Durante los dos años que pasó en la cárcel del condado, Hathaway escribió el borrador de su autobiografía, que tituló I Fade Away. Narró los robos, por supuesto, pero también su vida.
“Es realmente una historia dolorosa sobre un tipo que prácticamente lo tenía todo y lo perdió porque se volvió adicto a los analgésicos que le recetó su médico”, escribió en un correo electrónico desde la prisión. “Merezco estar en prisión por robar bancos. OxyContin me quitó casi todo. No me lo merecía”. Cuando lo transfirieron a Monroe, el borrador de su autobiografía se perdió.
Durante los últimos tres años, Hathaway, ahora con 50 años, ha estado viviendo en Monroe con más de dos mil reclusos. Primero estuvo en la prisión de máxima seguridad, pero después de un año, los funcionarios lo trasladaron a una unidad de seguridad mínima. Aquí tiene una ventana, un televisor con 90 canales y un trabajo de mantenimiento en la unidad de delincuentes especiales, donde gana 42 centavos de dólar por hora, y el 20 por ciento de eso se destina a las tasas judiciales y la restitución de sus delitos.

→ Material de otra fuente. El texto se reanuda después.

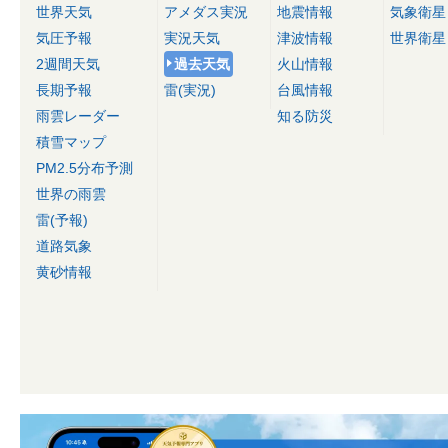
世界天気
アメダス実況
地震情報
気象衛星
気圧予報
実況天気
津波情報
世界衛星
2週間天気
過去天気
火山情報
長期予報
雷(実況)
台風情報
雨雲レーダー
知る防災
積雪マップ
PM2.5分布予測
世界の雨雲
雷(予報)
道路気象
黄砂情報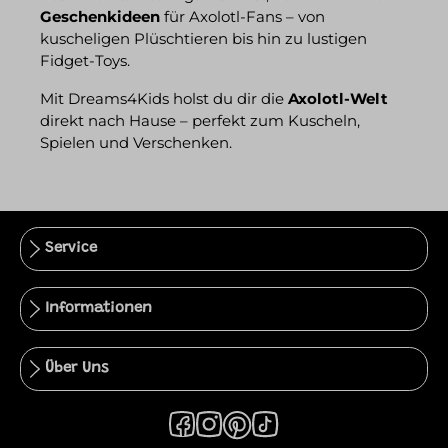
Geschenkideen
für Axolotl-Fans – von
kuscheligen Plüschtieren bis hin zu lustigen
Fidget-Toys.
Mit Dreams4Kids holst du dir die
Axolotl-Welt
direkt nach Hause – perfekt zum Kuscheln,
Spielen und Verschenken.
Service
Informationen
Über Uns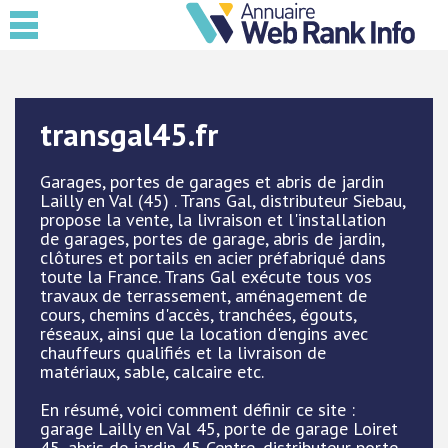
transgal45.fr
Garages, portes de garages et abris de jardin
Lailly en Val (45) . Trans Gal, distributeur Siebau,
propose la vente, la livraison et l'installation
de garages, portes de garage, abris de jardin,
clôtures et portails en acier préfabriqué dans
toute la France. Trans Gal exécute tous vos
travaux de terrassement, aménagement de
cours, chemins d'accès, tranchées, égouts,
réseaux, ainsi que la location d'engins avec
chauffeurs qualifiés et la livraison de
matériaux, sable, calcaire etc.
En résumé, voici comment définir ce site :
garage Lailly en Val 45, porte de garage Loiret
45, abris de jardin 45 Centre, distributeur porte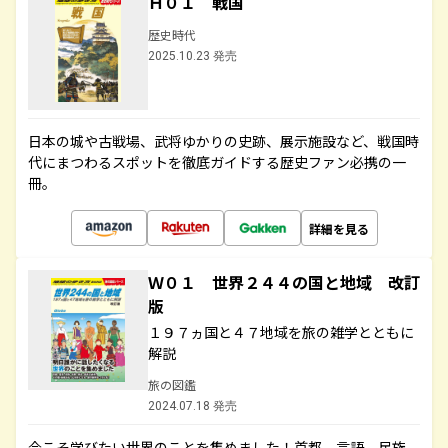
Ｈ０１ 戦国
歴史時代
2025.10.23 発売
日本の城や古戦場、武将ゆかりの史跡、展示施設など、戦国時
代にまつわるスポットを徹底ガイドする歴史ファン必携の一
冊。
詳細を見る
Ｗ０１ 世界２４４の国と地域 改訂
版
１９７ヵ国と４７地域を旅の雑学とともに
解説
旅の図鑑
2024.07.18 発売
今こそ学びたい世界のことを集めました！首都、言語、民族、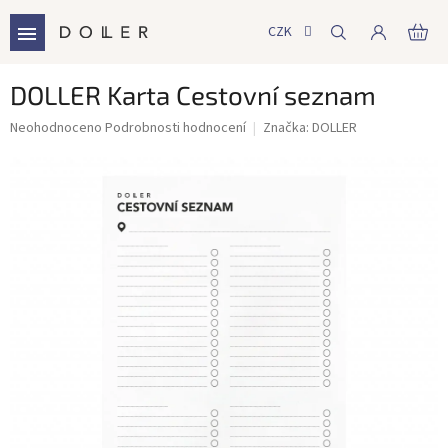
Přejít
na
CZK
NÁ
obsah
KO
DOLLER Karta Cestovní seznam
Průměrné
Neohodnoceno
Podrobnosti hodnocení
Značka:
DOLLER
hodnocení
produktu
je
0,0
z
5
hvězdiček.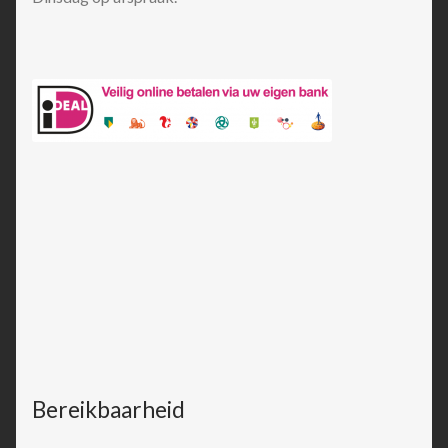
Bereikbaarheid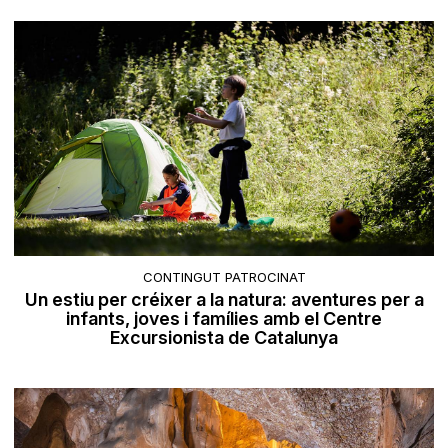
CONTINGUT PATROCINAT
Un estiu per créixer a la natura: aventures per a
infants, joves i famílies amb el Centre
Excursionista de Catalunya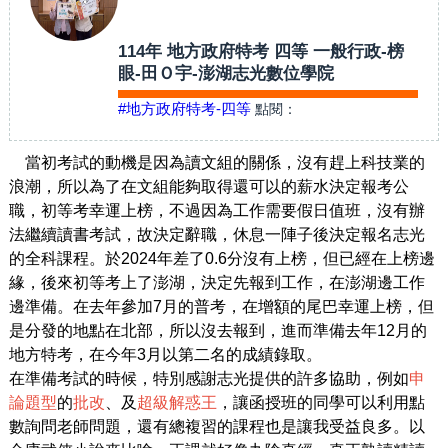
114年 地方政府特考 四等 一般行政-榜
眼-田Ｏ宇-澎湖志光數位學院
#地方政府特考-四等
點閱：
當初考試的動機是因為讀文組的關係，沒有趕上科技業的
浪潮，所以為了在文組能夠取得還可以的薪水決定報考公
職，初等考幸運上榜，不過因為工作需要假日值班，沒有辦
法繼續讀書考試，故決定辭職，休息一陣子後決定報名志光
的全科課程。於2024年差了0.6分沒有上榜，但已經在上榜邊
緣，後來初等考上了澎湖，決定先報到工作，在澎湖邊工作
邊準備。在去年參加7月的普考，在增額的尾巴幸運上榜，但
是分發的地點在北部，所以沒去報到，進而準備去年12月的
地方特考，在今年3月以第二名的成績錄取。
在準備考試的時候，特別感謝志光提供的許多協助，例如
申
論題型
的
批改
、及
超級解惑王
，讓函授班的同學可以利用點
數詢問老師問題，還有總複習的課程也是讓我受益良多。以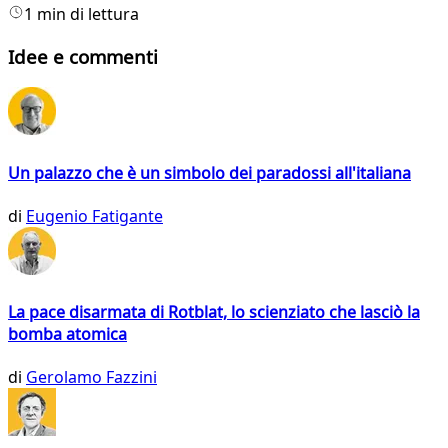
1 min di lettura
Idee e commenti
Un palazzo che è un simbolo dei paradossi all'italiana
di
Eugenio Fatigante
La pace disarmata di Rotblat, lo scienziato che lasciò la
bomba atomica
di
Gerolamo Fazzini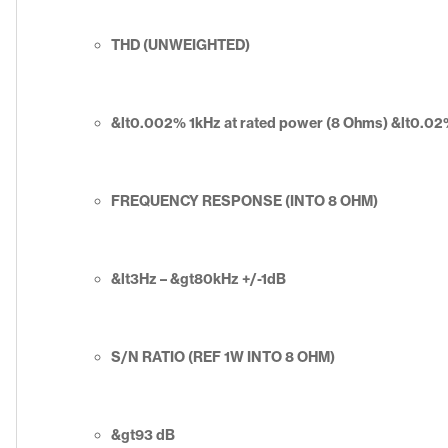
THD (UNWEIGHTED)
&lt0.002% 1kHz at rated power (8 Ohms) &lt0.02
FREQUENCY RESPONSE (INTO 8 OHM)
&lt3Hz – &gt80kHz +/-1dB
S/N RATIO (REF 1W INTO 8 OHM)
&gt93 dB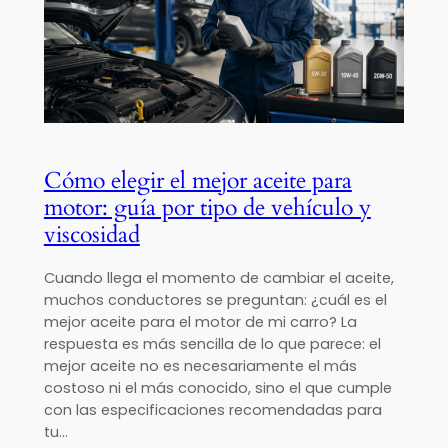
Cómo elegir el mejor aceite para
motor: guía por tipo de vehículo y
viscosidad
Cuando llega el momento de cambiar el aceite,
muchos conductores se preguntan: ¿cuál es el
mejor aceite para el motor de mi carro? La
respuesta es más sencilla de lo que parece: el
mejor aceite no es necesariamente el más
costoso ni el más conocido, sino el que cumple
con las especificaciones recomendadas para
tu…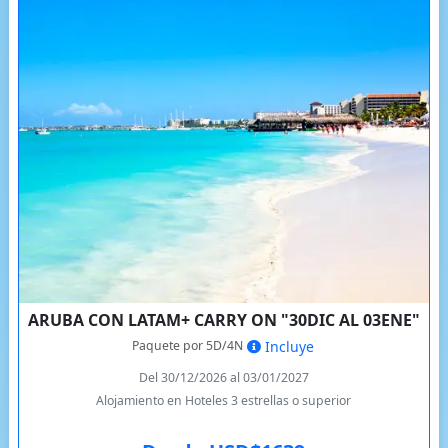
ARUBA CON LATAM+ CARRY ON "30DIC AL 03ENE"
Paquete por 5D/4N
Incluye
Del 30/12/2026 al 03/01/2027
Alojamiento en Hoteles 3 estrellas o superior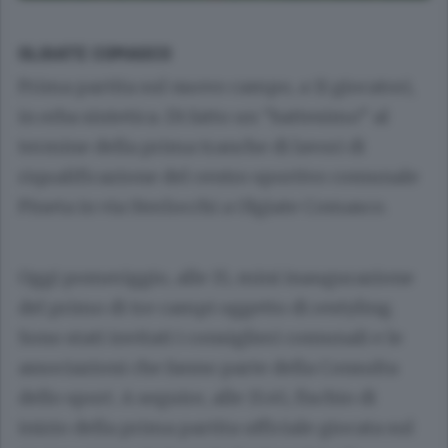
OLGIATE COMASCO
Prima partita sul nuovo campo, a 11 giocatori,
in erba sintetica. Di fatto un “battesimo” al
termine della prima tranche di lavori di
riqualificazione del centro sportivo comunale
Pineta in via Sterlocchi a Olgiate Comasco.
Oggi pomeriggio, alle 15, mini inaugurazione
del primo di tre campi oggetto di restyling.
Sono stati invitati i consiglieri comunali e le
associazioni che fanno parte della Consulta
dello sport. A seguire, alle 15.45, fischio di
inizio della prima partita ufficiale giocata sul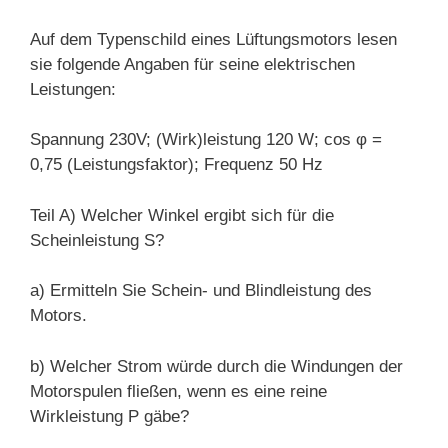
Auf dem Typenschild eines Lüftungsmotors lesen
sie folgende Angaben für seine elektrischen
Leistungen:
Spannung 230V; (Wirk)leistung 120 W; cos
φ =
0,75 (Leistungsfaktor);
Frequenz 50 Hz
Teil A) Welcher Winkel ergibt sich für die
Scheinleistung
S
?
a)
Ermitteln Sie Schein- und Blindleistung des
Motors.
b)
Welcher Strom würde durch die Windungen der
Motorspulen fließen, wenn es eine reine
Wirkleistung
P
gäbe?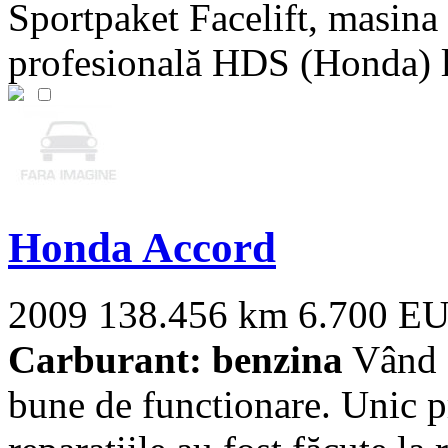
Sportpaket Facelift, masina
profesională HDS (Honda) la
Honda Accord
2009
138.456 km
6.700 E
Carburant: benzina
Vând H
bune de functionare. Unic pr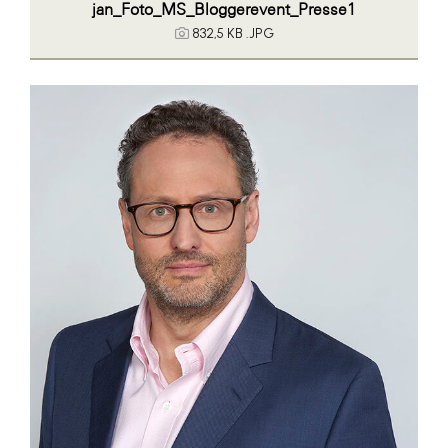
jan_Foto_MS_Bloggerevent_Presse1
832,5 KB
.JPG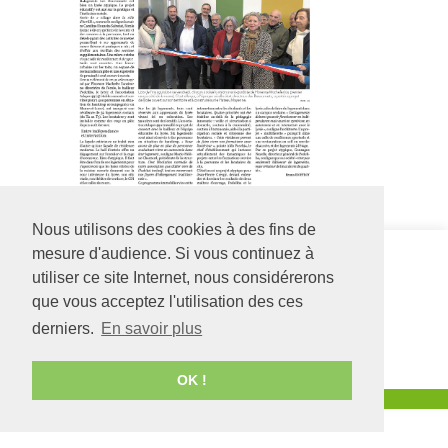
Nous utilisons des cookies à des fins de
mesure d'audience. Si vous continuez à
Siège social
Foyer Les
126 rue Saint Léonard
Résidences
utiliser ce site Internet, nous considérerons
-
BP 71857
1, allée des
que vous acceptez l'utilisation des ces
49018
Angers
CEDEX
Hirondelles
01
49300
CHOLET
derniers.
En savoir plus
02 41 68 98 50
02 41 49 45 40
www.adapei49.asso.fr
OK !
Création :
Agence de communication Angers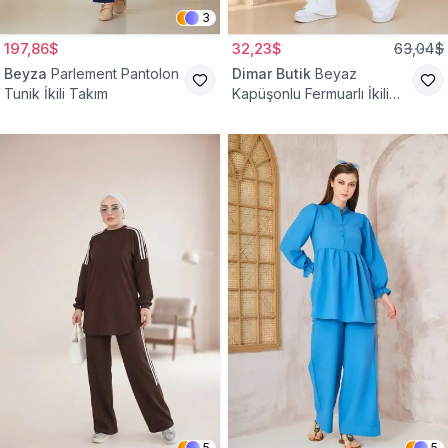
3
197,86$
32,23$
63,04$
Beyza
Parlement Pantolon
Dimar Butik
Beyaz
Tunik İkili Takım
Kapüşonlu Fermuarlı İkili
Takım
5
5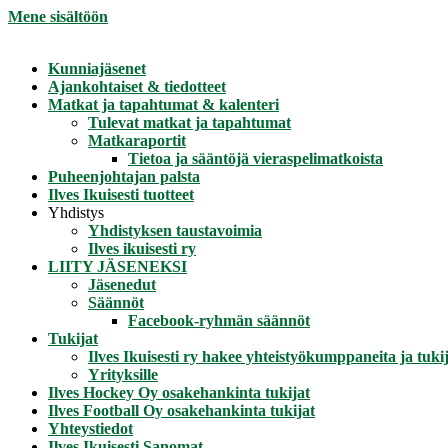
Mene sisältöön
Kunniajäsenet
Ajankohtaiset & tiedotteet
Matkat ja tapahtumat & kalenteri
Tulevat matkat ja tapahtumat
Matkaraportit
Tietoa ja sääntöjä vieraspelimatkoista
Puheenjohtajan palsta
Ilves Ikuisesti tuotteet
Yhdistys
Yhdistyksen taustavoimia
Ilves ikuisesti ry
LIITY JÄSENEKSI
Jäsenedut
Säännöt
Facebook-ryhmän säännöt
Tukijat
Ilves Ikuisesti ry hakee yhteistyökumppaneita ja tukij
Yrityksille
Ilves Hockey Oy osakehankinta tukijat
Ilves Football Oy osakehankinta tukijat
Yhteystiedot
Ilves Ikuisesti Sanomat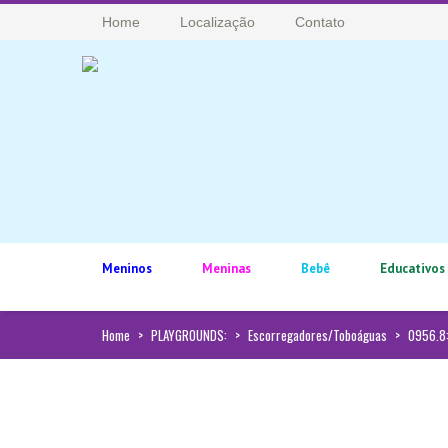
Home
Localização
Contato
Meninos
Meninas
Bebê
Educativos
Home
>
PLAYGROUNDS:
>
Escorregadores/Toboáguas
>
0956.8: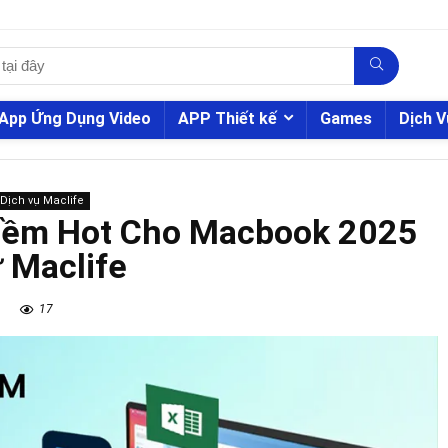
App Ứng Dụng Video
APP Thiết kế
Games
Dịch V
Dịch vụ Maclife
Mềm Hot Cho Macbook 2025
 Maclife
17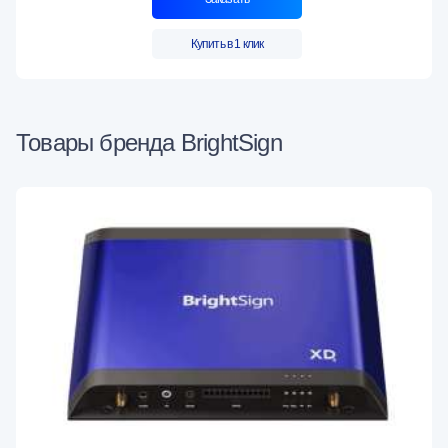
Купить в 1 клик
Товары бренда BrightSign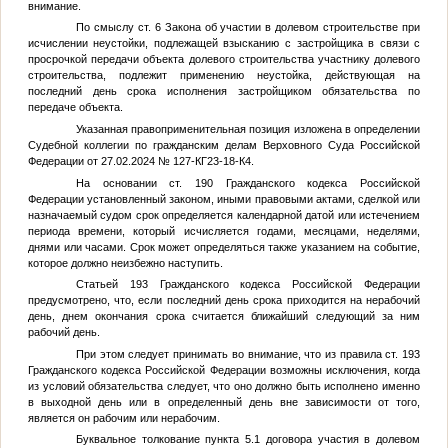
внимание.
По смыслу ст. 6 Закона об участии в долевом строительстве при
исчислении неустойки, подлежащей взысканию с застройщика в связи с
просрочкой передачи объекта долевого строительства участнику долевого
строительства, подлежит применению неустойка, действующая на
последний день срока исполнения застройщиком обязательства по
передаче объекта.
Указанная правоприменительная позиция изложена в определении
Судебной коллегии по гражданским делам Верховного Суда Российской
Федерации от 27.02.2024 № 127-КГ23-18-К4.
На основании ст. 190 Гражданского кодекса Российской
Федерации установленный законом, иными правовыми актами, сделкой или
назначаемый судом срок определяется календарной датой или истечением
периода времени, который исчисляется годами, месяцами, неделями,
днями или часами. Срок может определяться также указанием на событие,
которое должно неизбежно наступить.
Статьей 193 Гражданского кодекса Российской Федерации
предусмотрено, что, если последний день срока приходится на нерабочий
день, днем окончания срока считается ближайший следующий за ним
рабочий день.
При этом следует принимать во внимание, что из правила ст. 193
Гражданского кодекса Российской Федерации возможны исключения, когда
из условий обязательства следует, что оно должно быть исполнено именно
в выходной день или в определенный день вне зависимости от того,
является он рабочим или нерабочим.
Буквальное толкование пункта 5.1 договора участия в долевом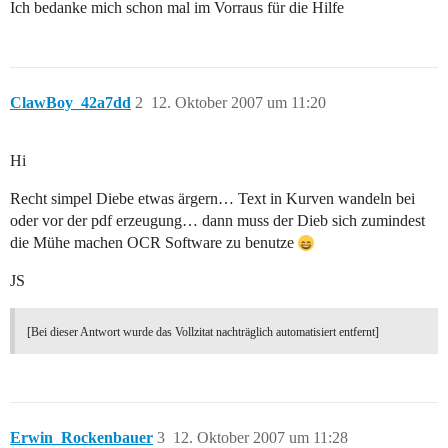
Ich bedanke mich schon mal im Vorraus für die Hilfe
ClawBoy_42a7dd
2
12. Oktober 2007 um 11:20
Hi
Recht simpel Diebe etwas ärgern… Text in Kurven wandeln bei
oder vor der pdf erzeugung… dann muss der Dieb sich zumindest
die Mühe machen OCR Software zu benutze
JS
[Bei dieser Antwort wurde das Vollzitat nachträglich automatisiert entfernt]
Erwin_Rockenbauer
3
12. Oktober 2007 um 11:28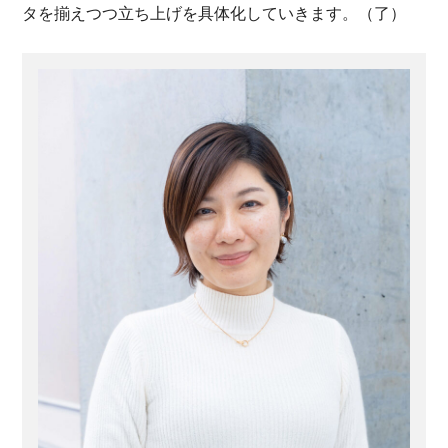
タを揃えつつ立ち上げを具体化していきます。（了）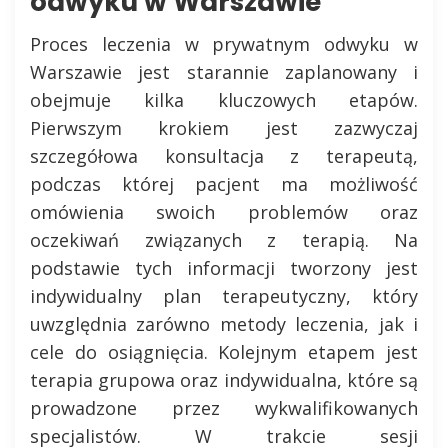
odwyku w Warszawie
Proces leczenia w prywatnym odwyku w
Warszawie jest starannie zaplanowany i
obejmuje kilka kluczowych etapów.
Pierwszym krokiem jest zazwyczaj
szczegółowa konsultacja z terapeutą,
podczas której pacjent ma możliwość
omówienia swoich problemów oraz
oczekiwań związanych z terapią. Na
podstawie tych informacji tworzony jest
indywidualny plan terapeutyczny, który
uwzględnia zarówno metody leczenia, jak i
cele do osiągnięcia. Kolejnym etapem jest
terapia grupowa oraz indywidualna, które są
prowadzone przez wykwalifikowanych
specjalistów. W trakcie sesji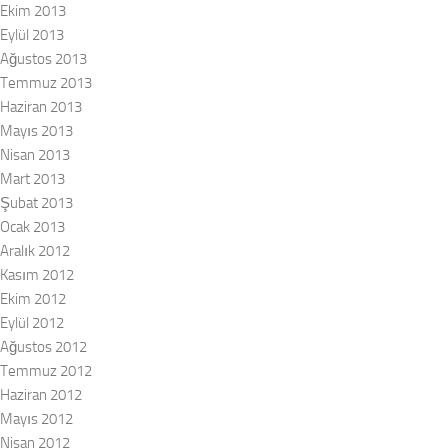
Ekim 2013
Eylül 2013
Ağustos 2013
Temmuz 2013
Haziran 2013
Mayıs 2013
Nisan 2013
Mart 2013
Şubat 2013
Ocak 2013
Aralık 2012
Kasım 2012
Ekim 2012
Eylül 2012
Ağustos 2012
Temmuz 2012
Haziran 2012
Mayıs 2012
Nisan 2012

En cinco años, Hathaway podrá reclamar su pensión de Boeing. Ha escuchado que la empresa contrata a exconvictos. “Hay una posibilidad de que pueda volver”, señala. “Pero no estoy seguro de querer volver a trabajar para una gran empresa”.
Hathaway saldrá de prisión el 23 de diciembre, pero puede ser antes, tal vez este verano, si se aprueba su solicitud de arresto domiciliario con un brazalete en el tobillo.
Ha seguido de cerca las acciones iniciadas contra Purdue Pharma, y una vez libre, planea hablar con abogados y unirse a una demanda colectiva contra la compañía. “Hay muchas personas como yo a quienes se les recetó Oxy con fines legítimos, sin saber que era heroína farmacéutica, sin saber que era tan adictiva. Y lo perdieron todo”, dice. Él tendrá que comenzar de nuevo sin trabajo, sin casa, sin auto, necesitará reinventarse a los 50 años.
Hathaway todavía piensa en los bancos, tal vez demasiado. “Sin duda hay una increíble descarga de adrenalina cuando entras a un banco y saltas al mostrador”, dice. “Durante todo un año esa fue mi vida. Así que tengo que ser consciente. Esta vez planeo hacer las cosas bien y confío en lograrlo. Pero si por alguna razón las cosas se tuercen, sería muy fácil para mí volver a eso. Porque sé lo fácil que es. Lo he hecho treinta veces. Y con heroína encima. Creo que con una mente clara, las cosas habrían sido muy diferentes. Claro, no habría robado bancos en primer lugar”.